When working in Nicaragua in May, I had a chance to take a long hike through the rainforest. While knee-deep in jungle, my guide pointed out a vanilla tree dripping in long, bright green pods. I nearly jumped out of my skin I was so happy. Vanilla beans for my taking! I carefully removed six long pods and brought them home, tucked in a sock, thereby breaking several teeny tiny international laws.

vanilla sugar process

I decided I’d use them to make vanilla sugar for holiday gifts. The directions are very simple — place 2 cups of sugar and one vanilla bean in a jar. Seal the jar for 2 weeks. Remove the bean. Viola — vanilla-flavored sugar.

saving jars

I saved every jar I could for several months and then took the opportunity to clean out my fridge to find a few more. With 10 jars, 1 giant bag of sugar and 6 vanilla bean pods I set out to make my project.
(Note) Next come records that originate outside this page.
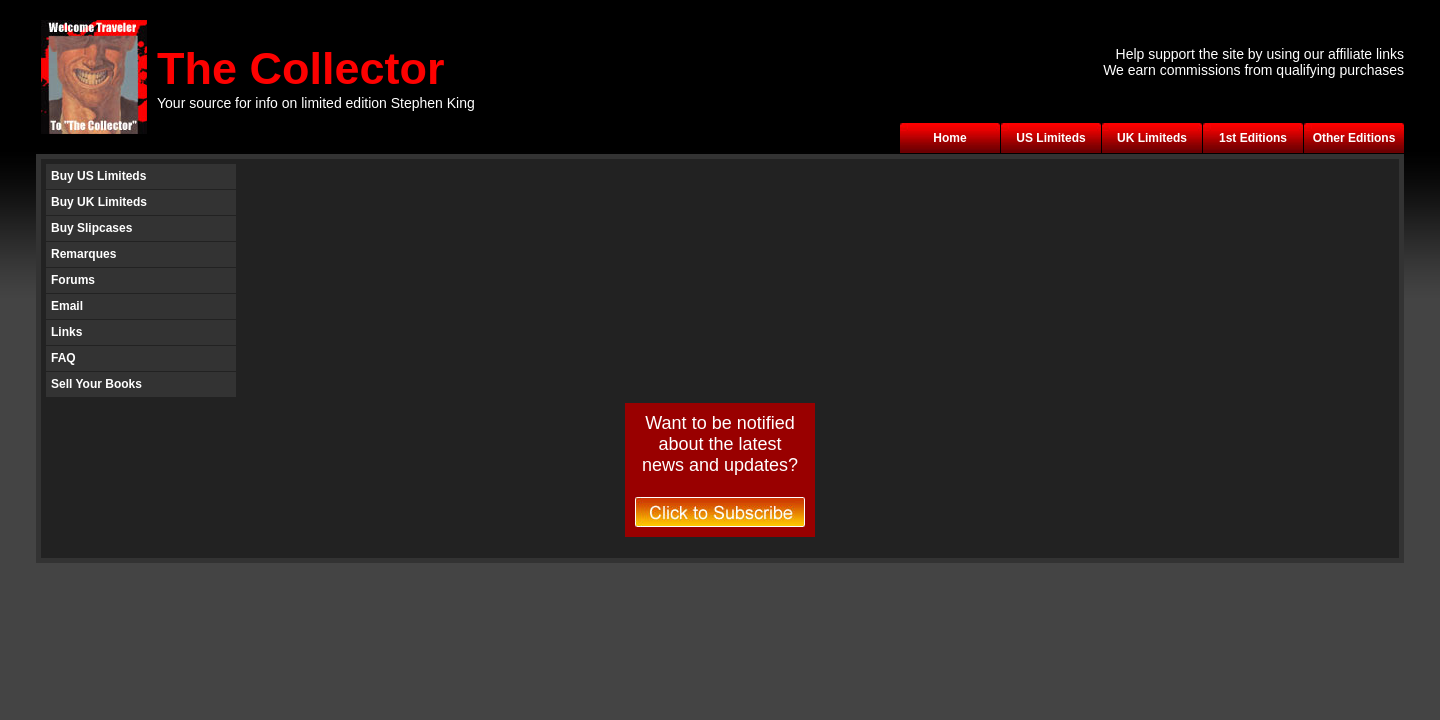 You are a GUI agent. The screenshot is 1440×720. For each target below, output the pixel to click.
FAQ (63, 358)
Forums (73, 280)
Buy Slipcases (91, 228)
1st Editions (1253, 138)
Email (67, 306)
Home (949, 138)
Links (66, 332)
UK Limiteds (1152, 138)
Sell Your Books (96, 384)
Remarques (83, 254)
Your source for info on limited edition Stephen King (316, 103)
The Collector (301, 68)
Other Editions (1354, 138)
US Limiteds (1050, 138)
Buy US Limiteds (98, 176)
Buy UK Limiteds (99, 202) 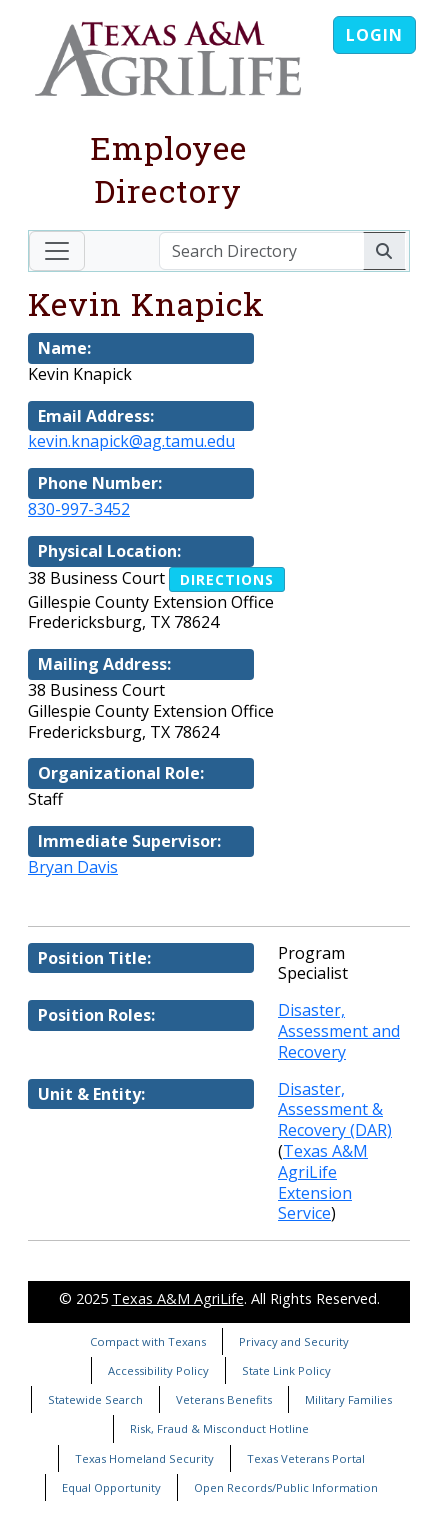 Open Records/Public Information (286, 1487)
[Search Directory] (261, 251)
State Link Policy (286, 1370)
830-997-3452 (79, 509)
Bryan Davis (73, 867)
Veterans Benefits (224, 1399)
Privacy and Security (294, 1341)
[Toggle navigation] (57, 251)
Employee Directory (168, 169)
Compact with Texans (148, 1341)
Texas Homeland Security (144, 1458)
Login (374, 35)
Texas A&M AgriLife (178, 1298)
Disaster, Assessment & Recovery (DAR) (335, 1110)
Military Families (348, 1399)
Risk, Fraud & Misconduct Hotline (219, 1428)
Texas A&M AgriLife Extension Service (323, 1182)
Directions (227, 579)
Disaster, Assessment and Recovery (339, 1031)
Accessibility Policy (158, 1370)
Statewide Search (95, 1399)
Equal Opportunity (111, 1487)
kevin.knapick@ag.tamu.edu (131, 441)
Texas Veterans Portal (306, 1458) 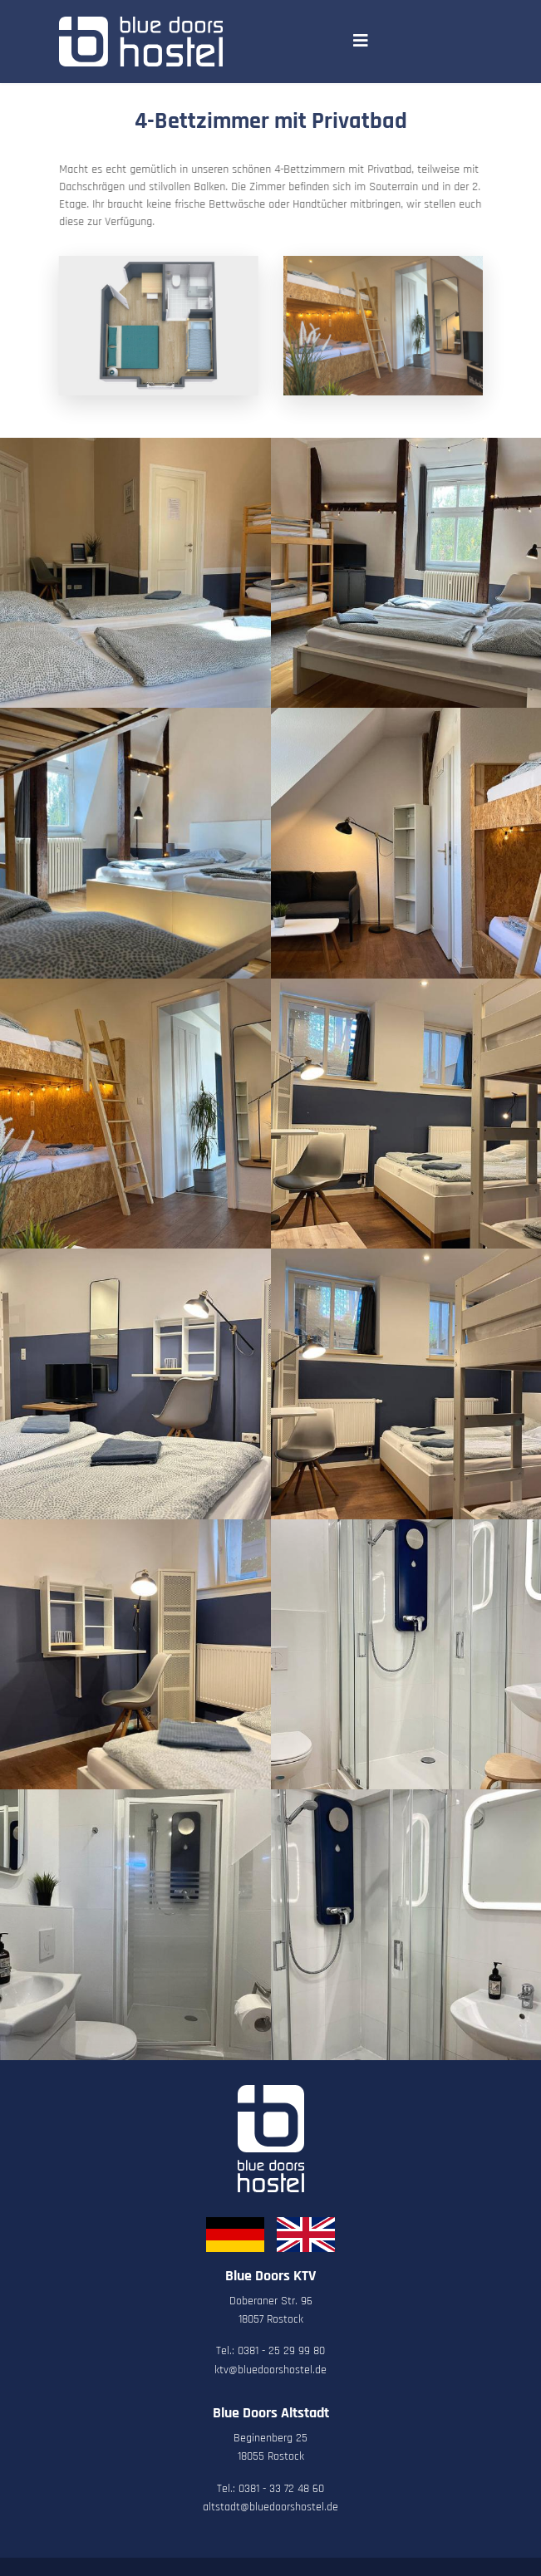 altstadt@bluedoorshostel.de (270, 2507)
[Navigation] (360, 41)
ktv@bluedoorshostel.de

It was only when I sliced open the first pod did I realize my grave error. The pods were green because they hadn’t matured. Even though they’d turned a beautiful coffee brown when drying in my pantry, they’d never fully germinated. There were no vanilla beans inside.
Considering I had all of the other ingredients, I went to the market to buy the missing piece. For $12, I purchased two tiny vanilla pods and made do.

vanilla sugar tags

On another note entirely, thank you for all of your well wishes with the race. They worked! I set another personal best time and was really happy with my progress. Something about my training is going right!